## EXERCISE AIM
Look through the lines below and extract each one that contains "with".

## INFORMATION

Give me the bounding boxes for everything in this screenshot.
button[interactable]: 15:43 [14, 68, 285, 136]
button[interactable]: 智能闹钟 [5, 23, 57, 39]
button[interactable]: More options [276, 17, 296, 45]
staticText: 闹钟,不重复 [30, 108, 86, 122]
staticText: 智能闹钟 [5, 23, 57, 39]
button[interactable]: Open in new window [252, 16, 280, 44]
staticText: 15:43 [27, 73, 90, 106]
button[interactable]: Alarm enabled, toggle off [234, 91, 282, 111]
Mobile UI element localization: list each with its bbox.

--

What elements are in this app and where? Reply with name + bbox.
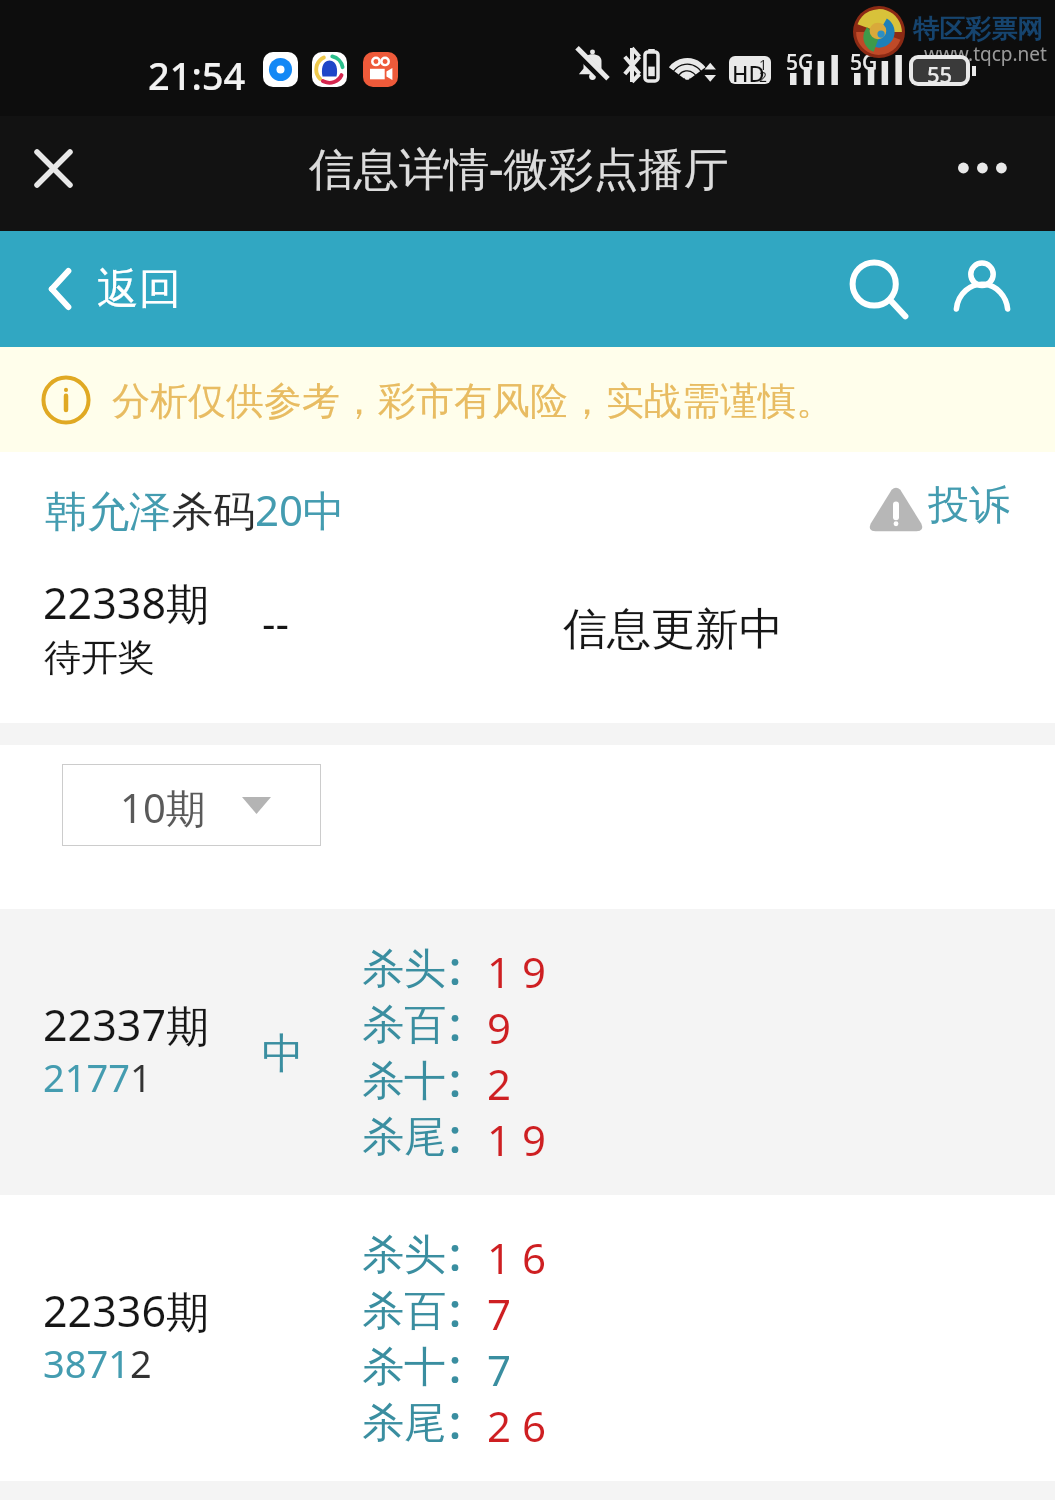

...

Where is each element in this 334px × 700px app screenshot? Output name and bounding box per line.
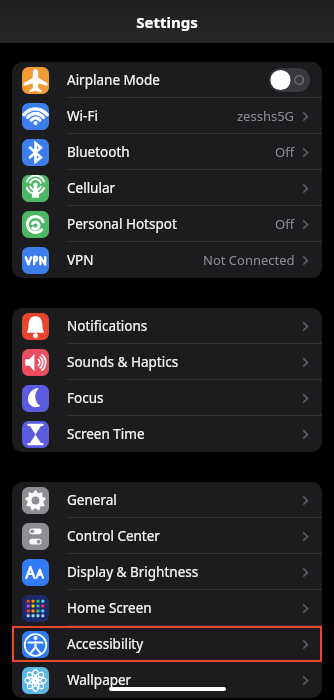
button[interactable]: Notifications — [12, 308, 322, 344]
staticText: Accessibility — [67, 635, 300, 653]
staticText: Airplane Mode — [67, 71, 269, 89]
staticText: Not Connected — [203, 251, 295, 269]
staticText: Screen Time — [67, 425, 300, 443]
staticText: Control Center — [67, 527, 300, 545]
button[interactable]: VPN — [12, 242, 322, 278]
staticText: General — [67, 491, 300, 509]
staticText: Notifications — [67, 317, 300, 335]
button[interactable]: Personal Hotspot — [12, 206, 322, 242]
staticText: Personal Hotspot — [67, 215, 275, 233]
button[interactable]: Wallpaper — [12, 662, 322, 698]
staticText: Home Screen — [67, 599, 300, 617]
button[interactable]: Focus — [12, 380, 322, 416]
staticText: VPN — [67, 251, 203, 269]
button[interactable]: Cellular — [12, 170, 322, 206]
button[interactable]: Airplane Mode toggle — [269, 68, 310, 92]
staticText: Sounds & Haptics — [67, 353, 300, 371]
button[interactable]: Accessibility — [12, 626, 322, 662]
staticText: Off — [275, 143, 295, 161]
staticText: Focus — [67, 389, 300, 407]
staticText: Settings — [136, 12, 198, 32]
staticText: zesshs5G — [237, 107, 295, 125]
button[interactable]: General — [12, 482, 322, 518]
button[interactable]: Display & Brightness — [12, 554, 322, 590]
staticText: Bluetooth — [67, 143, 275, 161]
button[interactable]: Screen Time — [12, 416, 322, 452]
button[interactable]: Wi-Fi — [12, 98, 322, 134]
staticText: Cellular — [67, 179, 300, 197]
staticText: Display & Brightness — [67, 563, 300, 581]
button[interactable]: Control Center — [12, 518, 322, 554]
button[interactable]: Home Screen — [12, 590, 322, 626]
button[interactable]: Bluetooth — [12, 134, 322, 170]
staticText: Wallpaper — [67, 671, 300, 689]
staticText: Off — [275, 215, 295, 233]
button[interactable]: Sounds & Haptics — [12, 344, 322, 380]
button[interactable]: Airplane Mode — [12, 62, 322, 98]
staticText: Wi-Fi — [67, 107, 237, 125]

## WORKED SOLUTION
Mobile UI element localization: list each with its bbox.
What elements are in this app and where? Reply with name + bbox.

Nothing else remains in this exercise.